Tracy brought Rachel home. Rachel hadn't spoken since the word out. They had dinner as a family. Since Rachel was silent, so was everyone else. No one wanted to say a word just in case they missed something, anything Rachel might say. She slumped in her chair, looking tired and weak. Uncle David smiled at her every now and then, but she didn't raise her eyes enough to notice. Millie touched her leg under the table. She squeezed, then patted her knee. When Aunt Tracy and Uncle David started to move around to clean up, Millie held Rachel's face in her hand. "I know you're smart. You'll talk when you're ready and you'll have plenty to say. Until then, my room is right next door. Whatever you need, whenever you need it, I'll be in there, okay? I'll put my number in your phone. When you go back to school, if you need me, just text me. I'll take care of you." Rachel put her elbows on the table and grabbed her hair by the roots and just held on tight. But still she felt nothing.

That night Millie fell asleep early. It was a big day for everyone. Rachel was quick to sleep, too. All the energy she'd had the day before had been exhausted by the day's events. She felt complete numbness; even when she pulled her hair there was no physical recognition of pain, just a kind of phantom knowledge that she should feel pain. She woke up, though, in a panicked gasp, and it took her nearly a full minute to realize she where she was and why she'd gotten there. Still breathing heavily, she crept into Millie's room.

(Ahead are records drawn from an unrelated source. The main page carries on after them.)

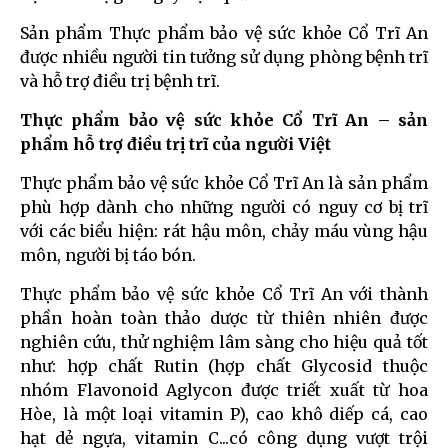
Sản phẩm Thực phẩm bảo vệ sức khỏe Cổ Trĩ An
được nhiều người tin tưởng sử dụng phòng bệnh trĩ
và hỗ trợ điều trị bệnh trĩ.
Thực phẩm bảo vệ sức khỏe Cổ Trĩ An – sản
phẩm hỗ trợ điều trị trĩ của người Việt
Thực phẩm bảo vệ sức khỏe Cổ Trĩ An là sản phẩm
phù hợp dành cho những người có nguy cơ bị trĩ
với các biểu hiện: rát hậu môn, chảy máu vùng hậu
môn, người bị táo bón.
Thực phẩm bảo vệ sức khỏe Cổ Trĩ An với thành
phần hoàn toàn thảo dược từ thiên nhiên được
nghiên cứu, thử nghiệm lâm sàng cho hiệu quả tốt
như: hợp chất Rutin (hợp chất Glycosid thuộc
nhóm Flavonoid Aglycon được triết xuất từ hoa
Hòe, là một loại vitamin P), cao khô diếp cá, cao
hạt dẻ ngựa, vitamin C...có công dụng vượt trội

She stood there a minute, unsure what was appropriate to do next. She wasn't sure if it was okay for her to be in there, but she knew she didn't want to sleep alone. She considered going back to her bed, but she couldn't do that to herself; not right now. She looked around a little bit and noticed that Millie, in her sports bra and underwear had tattoos! Surely Aunt Tracy didn't know about them. She liked them. Somehow this emboldened Rachel to approach her. She was still scared, but she willed herself to crawl into bed with Millie. She didn't think Millie would be mad, but she didn't want to do something wrong. Finally, she made herself count to ten, then nearly leaped into the bed.

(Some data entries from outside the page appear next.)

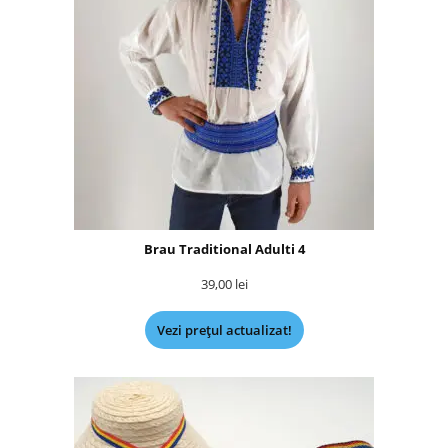
Brau Traditional Adulti 4
39,00
lei
Vezi prețul actualizat!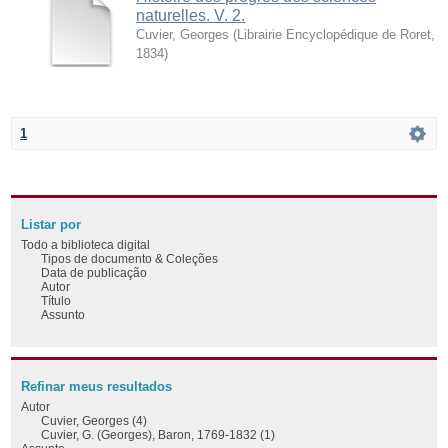
naturelles. V. 2.
Cuvier, Georges
(
Librairie Encyclopédique de Roret
,
1834
)
1
Listar por
Todo a biblioteca digital
Tipos de documento & Coleções
Data de publicação
Autor
Título
Assunto
Refinar meus resultados
Autor
Cuvier, Georges (4)
Cuvier, G. (Georges), Baron, 1769-1832 (1)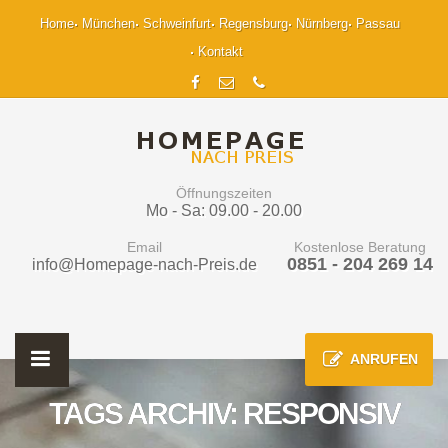
Home
München
Schweinfurt
Regensburg
Nürnberg
Passau
Kontakt
Öffnungszeiten
Mo - Sa: 09.00 - 20.00
Email
Kostenlose Beratung
0851 - 204 269 14
info@Homepage-nach-Preis.de
ANRUFEN
TAGS ARCHIV: RESPONSIV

Millie was a little startled, but recovered remarkably well. She let one arm cradle Rachel's head and the other brush her hair from her face, then finally settle on her shoulder. She sang to her, because that was what her mother had done for her. Millie had a good mother. She knew that. No one had ever sung to Rachel before. She never wanted it to stop. She took the hand resting on her shoulder, and held it like a doll to her flat chest.

Du bist wie eine Blume
so hold und schoen und rein...

And then Rachel reluctantly fell asleep again. It was perhaps her best sleep ever. And she dreamed of owls swooping to collect pure, white carnations, whisking them away to their nests to take care of them. She would never dream of killing Mother. She would never quite recall that day, and would later be unsure of whether she'd done it at all. You can convince yourself of anything, really, if you keep saying it to everyone else. When she looked back on the morning she killed Mother, she would struggle to remember the events perfectly. Because that day...

She saw nothing behind her. Past. Nothing around her. Present. And nothing before her. Future.